If an OutOfMemoryError is thrown on the engine's main thread, PGX will shut down. The engine's main thread is mainly responsible for dispatching incoming user requests to the thread pools. It only allocates small objects, so if those allocations fail, it usually means that the Java heap is completely full. The Java virtual machine is probably spending most of the time in garbage collection cycles and the thread-pools are not able to complete any tasks without OutOfMemoryError. Hence, an OutOfMemoryError on the engine's main thread is treated as critical error, causing PGX to reject any further incoming requests, clean up and terminate.

In both cases, the OutOfMemoryError is logged accordingly, so administrators can understand what happened.

Defaults and Configuration of Memory Limits

You can configure both on- and off-heap memory limits. If you don't explicitly set either, both maximum on- and off-heap size will default to the maximum on-heap size determined by Java Hotspot, which is based on various factors, including the total amount of physical memory available.

This implies that — by default — the total amount of memory PGX is allowed to allocate is twice the default maximum on-heap size.

Configure On-Heap Limits

The maximum on-heap size of a Java application is controlled via the -Xmx command-line option.

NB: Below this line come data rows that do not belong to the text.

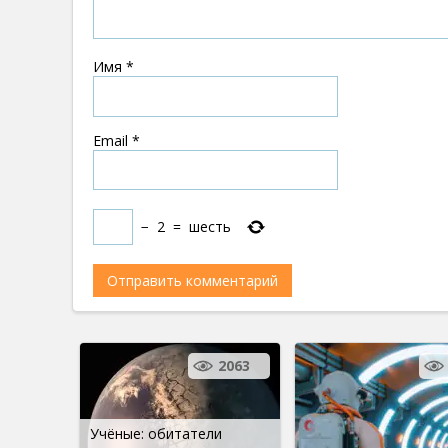
Имя
*
Email
*
−
2
=
шесть
2063
Учёные: обитатели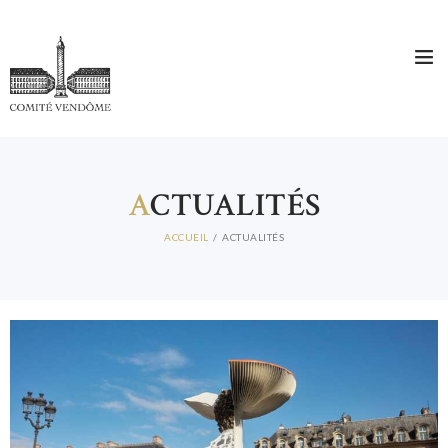
A
CTUALITÉS
ACCUEIL
ACTUALITÉS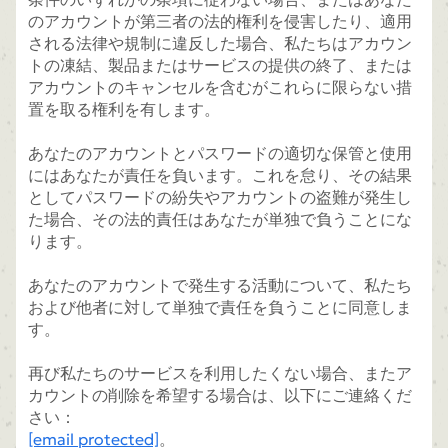
のアカウントが第三者の法的権利を侵害したり、適用
される法律や規制に違反した場合、私たちはアカウン
トの凍結、製品またはサービスの提供の終了、または
アカウントのキャンセルを含むがこれらに限らない措
置を取る権利を有します。
あなたのアカウントとパスワードの適切な保管と使用
にはあなたが責任を負います。これを怠り、その結果
としてパスワードの紛失やアカウントの盗難が発生し
た場合、その法的責任はあなたが単独で負うことにな
ります。
あなたのアカウントで発生する活動について、私たち
および他者に対して単独で責任を負うことに同意しま
す。
再び私たちのサービスを利用したくない場合、またア
カウントの削除を希望する場合は、以下にご連絡くだ
さい：
[email protected]
。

  • If you start PGX as local Java application, simply pass -Xmx<SIZE> to your java command.
  • If you're using local PGX shell, set the JAVA_OPTS environment variable before starting the shell, for example:
export JAVA_OPTS="-Xmx128g"
$PGX_HOME/bin/pgx-jshell
  • If you deploy PGX as a web application, consult the documentation of your target web server on how to specify Java command-line options.

Configure Off-Heap Limits

You can specify the off-heap limit by setting the max_off_heap_size field in the PGX config.

Warning: Max Off-Heap Precision

The off-heap limit is not guaranteed to never be exceeded because of rounding and synchronization trade-offs.